As the day waned, the tavern grew rowdy with fishermen and loggers celebrating the day's end with ale. Johan had no use for frivolity but stuck to business. Luckily, as ordered, Johan's huntsman waited at an alley, then slunk into it. Johan joined him.
Funneled by nearby buildings, the wind whistled furiously behind the tavern but not enough to carry away the stink of privies and fish. Johan's huntsman pointed out two men lurking under a drying rack in sunset shadows.
No names were exchanged. The men might have been brothers but were not. Everyone in Buzzard's Bay was descended from the same stock: tall, blond, thick-limbed, slow of speech but keen of mind, for the sea didn't forgive fools. Careless clods sank beneath the brine, leaving the clever alive and cautious. These two wore thick quilted jackets and fur hats and vests. The only difference showed in their footwear-the one covered with silver mackerel scales wore sea boots, while the other wore knee-high riding boots. Both their mustaches blew in the breeze.
Muzzy from ale, the huntsman said, "These are the blokes you want, milord. One is feared on land and one on sea."
Johan studied the men as if buying cattle. The locals stared back.
Johan asked, "You shan't shrink from an odious task? I can reward smart agents who do a good job but make it look like another's work."
The two coasters nodded. The scale-speckled corsair said, "If you can pay, milord, we can deliver. We're not men to shirk or question. The Drumfish is ready to sail at your whim."
"And my gang's armed and awaiting orders," added the highwayman.
Nodding, the bony mage fished in his pockets and doled out a handful of gold and electrum that made eyes bulge. Immeasurably wealthy, Johan seldom dealt with money, so he never knew its value. He'd only asked his scribe for "enough coin to buy two crews." Hurriedly the assassins split the haul.
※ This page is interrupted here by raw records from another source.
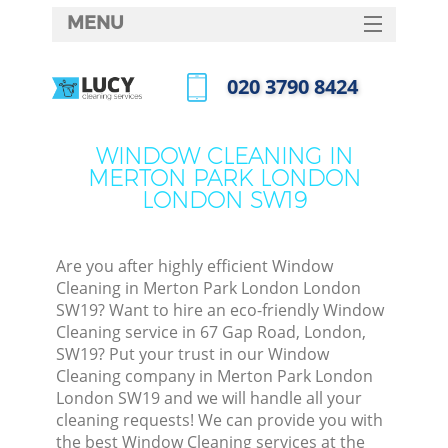
MENU
SERVICES
‎020 3790 8424
C
HOME
Call us now
W
DEALS
WINDOW CLEANING IN
M
MERTON PARK LONDON
FAQ
LONDON SW19
CONTACTS
S
St
Are you after highly efficient Window
Cleaning in Merton Park London London
SW19? Want to hire an eco-friendly Window
Cleaning service in 67 Gap Road, London,
C
SW19? Put your trust in our Window
Cleaning company in Merton Park London
London SW19 and we will handle all your
cleaning requests! We can provide you with
Com
the best Window Cleaning services at the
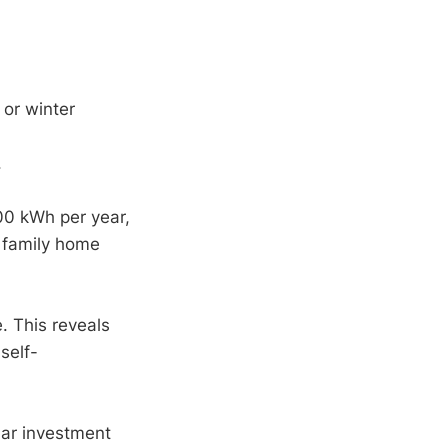
 or winter
.
00 kWh per year,
r family home
e. This reveals
self-
lar investment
Johan also gave a puffy leather pouch to the highwayman. Light as thistledown, it was stoppered with a wooden peg sealed with beeswax.
The mage warned, "It's full, so don't peek until it's needed. Let the contents float downwind into a crowd to rile them."
To the pirate, Johan gave a small nautilus shell lacquered black. The mouth was also stoppered with wax. "If you engage in a sea battle, break the seal and pitch it overside. T'will help you win."